赤福の偽装が発覚したのは、ショックでした。戦時中に、
本物の材料が手にはいらないのなら、営業を停止する
と言った社風はどこへ行ったのでしょう。
ネットが出てきたことや、“曲解された欧米式経営”が横行するようになって、日本の商習慣が激悪化しているように感じます。僕もネットオークションや、ネットショップで物品を買うことがありますが、その文面を見ると相手が見えて、げっそりしてしまう時があります。
浮かんでくる表現は、
敵対
なぜなんでしょう?
物は売りたい。
金も欲しい。
でも“売り手”として“買い手”にへりくだるのはまっぴらごめん
という感じなのです。
そういうのはプライドとは言いません。
とても卑屈な態度です。
個人なら色々な人がいるので、そういうこともあるのかなと思います。問題は業者でそんな雰囲気を漂わせている所があることです。
「あんたの思ってるとおりにはならねぇよ。こっちゃ忙しいんだから!」
という具合に、
自分の業務をやりやすくするためだけ
の条件をつけて営業しています。
僕自身も反省するところがあって、仕事を始めたばかりの若い頃は、
「お客様」
というのが照れくさいというか、わざとらしいというか、心の底から思うことができなかったことがありました。
自分達が必死になって作り上げた製品や、仕入れた製品を販売するようになってから、目の前の曇りが晴れたような気持になったのを覚えています。
アイデアを信じて作り上げた物を買ってもらえた
そんなとき、僕らの気持ちが伝わった相手のことを呼ぶのに、
「お客様」
以外の呼び方はないと実感しました。
製品を世の中に送り出すためには、
アイデアを得て
アイデアを煮詰めて
開発計画を立てて
計画を実行して
製品の原型を作り
それを量産して
その末に、初めて世の中に向けて販売努力をしていくわけです。
製品への自信を訴えていくわけです。
どこにゴールがあるか分からない、とてつもなく長い行程です。
この行程に本気になればなるほど、
買っていただけた時=認めていただけた時
感動します。
製品に自信があっても、大きな不安は必ずあります。
だから感動と同時に、感謝の気持ちも湧いてきます。
その感動を与えてくれる存在がいなければ、ビジネスは成り立たないということです。
自分で開発した製品でなくても同様です。
誰かが喜んでくれることを考えて商品を選んで、大金を払って仕入れて、それを選んでくださる人がいたら、やはり嬉しいはずです。
その気持が崩れる条件は会社の規模や経営方針によって変わってきます。
価格を下げすぎて、売れる理由が“安いからだけ”になってしまうと、
誰かが自分たちの製品を選んでくれた!
とは思えなくなります。売れても儲けがないので感謝というより面倒な手間が増えたと思ってしまう。
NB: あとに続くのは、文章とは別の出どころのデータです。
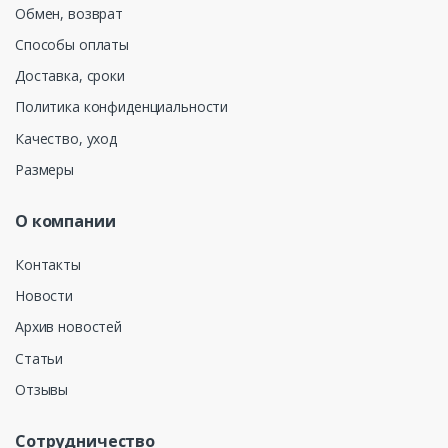
Обмен, возврат
Способы оплаты
Доставка, сроки
Политика конфиденциальности
Качество, уход
Размеры
О компании
Контакты
Новости
Архив новостей
Статьи
Отзывы
Сотрудничество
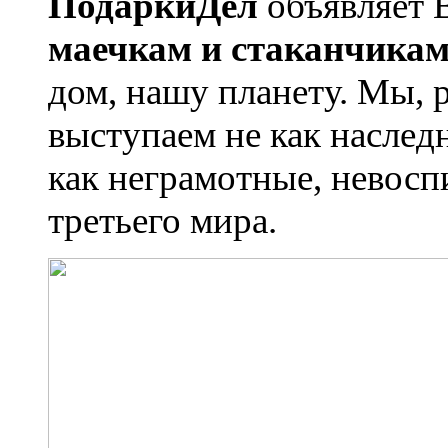
ПодаркиДел
объявляет
маечкам и стаканчика
дом, нашу планету. Мы, р
выступаем не как наслед
как неграмотные, невосп
третьего мира.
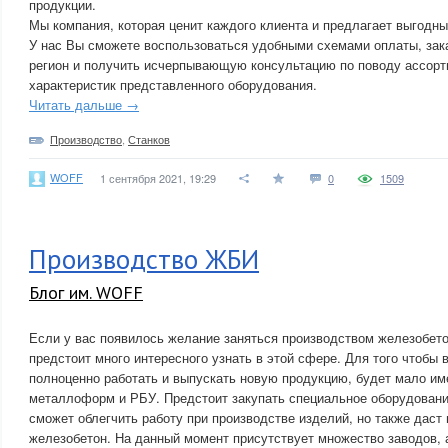
продукции.
Мы компания, которая ценит каждого клиента и предлагает выгодны
У нас Вы сможете воспользоваться удобными схемами оплаты, зака
регион и получить исчерпывающую консультацию по поводу ассорт
характеристик представленного оборудования.
Читать дальше →
Производство
,
Станков
WOFF
1 сентября 2021, 19:29
0
1509
Производство ЖБИ
Блог им. WOFF
Если у вас появилось желание заняться производством железобето
предстоит много интересного узнать в этой сфере. Для того чтобы
полноценно работать и выпускать новую продукцию, будет мало им
металлоформ и РБУ. Предстоит закупать специальное оборудование
сможет облегчить работу при производстве изделий, но также даст
железобетон. На данный момент присутствует множество заводов, 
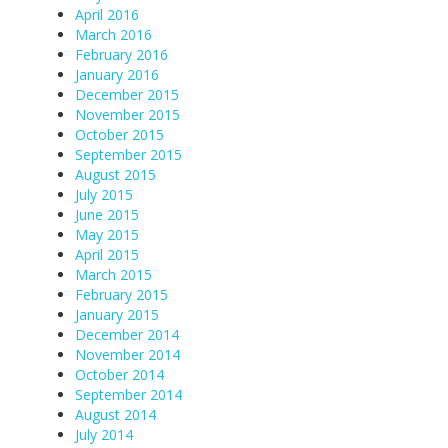
April 2016
March 2016
February 2016
January 2016
December 2015
November 2015
October 2015
September 2015
August 2015
July 2015
June 2015
May 2015
April 2015
March 2015
February 2015
January 2015
December 2014
November 2014
October 2014
September 2014
August 2014
July 2014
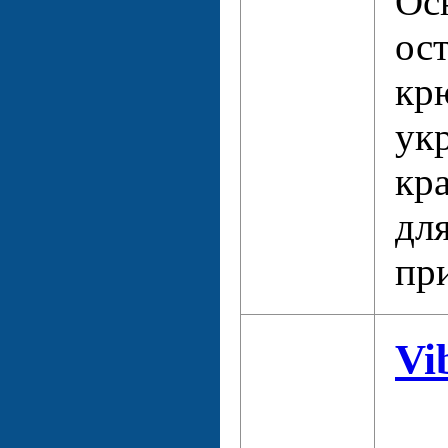
Ос
ос
кр
ук
кр
дл
пр
Vi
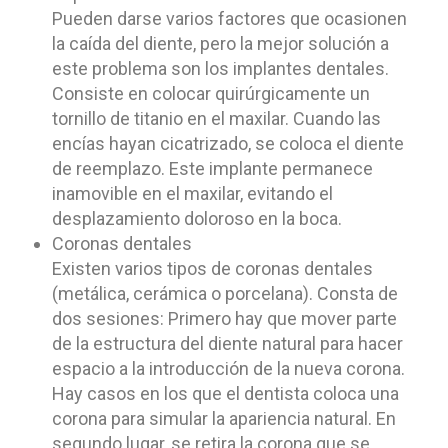
Pueden darse varios factores que ocasionen
la caída del diente, pero la mejor solución a
este problema son los implantes dentales.
Consiste en colocar quirúrgicamente un
tornillo de titanio en el maxilar. Cuando las
encías hayan cicatrizado, se coloca el diente
de reemplazo. Este implante permanece
inamovible en el maxilar, evitando el
desplazamiento doloroso en la boca.
Coronas dentales
Existen varios tipos de coronas dentales
(metálica, cerámica o porcelana). Consta de
dos sesiones: Primero hay que mover parte
de la estructura del diente natural para hacer
espacio a la introducción de la nueva corona.
Hay casos en los que el dentista coloca una
corona para simular la apariencia natural. En
segundo lugar, se retira la corona que se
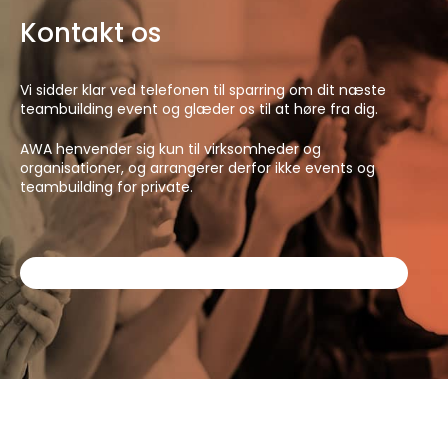
Kontakt os
Vi sidder klar ved telefonen til sparring om dit næste
teambuilding event og glæder os til at høre fra dig.
AWA henvender sig kun til virksomheder og
organisationer, og arrangerer derfor ikke events og
teambuilding for private.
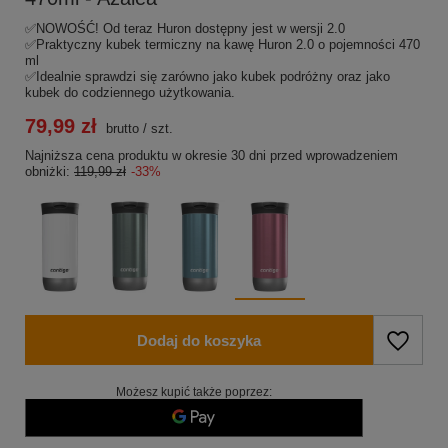
✅NOWOŚĆ! Od teraz Huron dostępny jest w wersji 2.0
✅Praktyczny kubek termiczny na kawę Huron 2.0 o pojemności 470
ml
✅Idealnie sprawdzi się zarówno jako kubek podróżny oraz jako
kubek do codziennego użytkowania.
79,99 zł
brutto
/
szt.
Najniższa cena produktu w okresie 30 dni przed wprowadzeniem
obniżki:
119,99 zł
-33%
Dodaj do koszyka
Możesz kupić także poprzez:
もはや、仕事が単なる“処理”になってしまっているのです。
または、会社が大きくなり、販売数が激増し、ある程度売れることが当然のようになってくると、やはりここでも
誰かが自分たちの製品を選んでくれた!
という“現実との接点”を失います。社員一人一人も、何のおかげで自分の生活が成り立っているのかを感じなくなり、自分の待遇ばかりを気にしはじめます。
そんな雰囲気に押されて、経営者は数字を追っかける経営に傾倒し、それを欧米式と呼び、しわ寄せを社内で処理できないため、
部外者
である外注や下請けに回していきます。部外者でなくても、身近な身内であるはずの部下や、ひょっとすると家族に対してかもしれません。
その仕組みの末端にいた場合、やはりどこかでうっぷんを晴らす必要があるため、しかたなくネットの掲示板で“ガス抜き”をして発散したり、弱者などに向かっていきます。ネットの掲示板などで言葉が荒れるところが一部存在するのは、そんな現実が理由の一つにあると思います。
安全な所から他人を罵倒したり、バカにしたりすることで、なんとか自我を保っているのかもしれません。
結果として、社会全体が利己的になっていくし、思いやりなんて言っていられる心の余裕がなくなってしまいます。
経営者のビジョンとか経営方針が大切というのは、それぞれの会社のために大切だという意味ではありません。
人は必ず仕事という形で社会に貢献します。一人一人がどこかの組織に属する以上、それぞれの組織がプライドを持って動かなければなりません。その集合体が社会なのだから、各会社の社風は部外者にとっても無関係というわけではないのです。
組織という観点に立てば、
家庭
も同様です。
そういう意味で、最近の食品関連企業の不正は
「食べ物の鮮度や安全性」
の問題だけではないということになります。
これは政治や法律や規制で変わるものではありません。
一人一人の意識を変える以外に解決法はどこにもないことは明白です。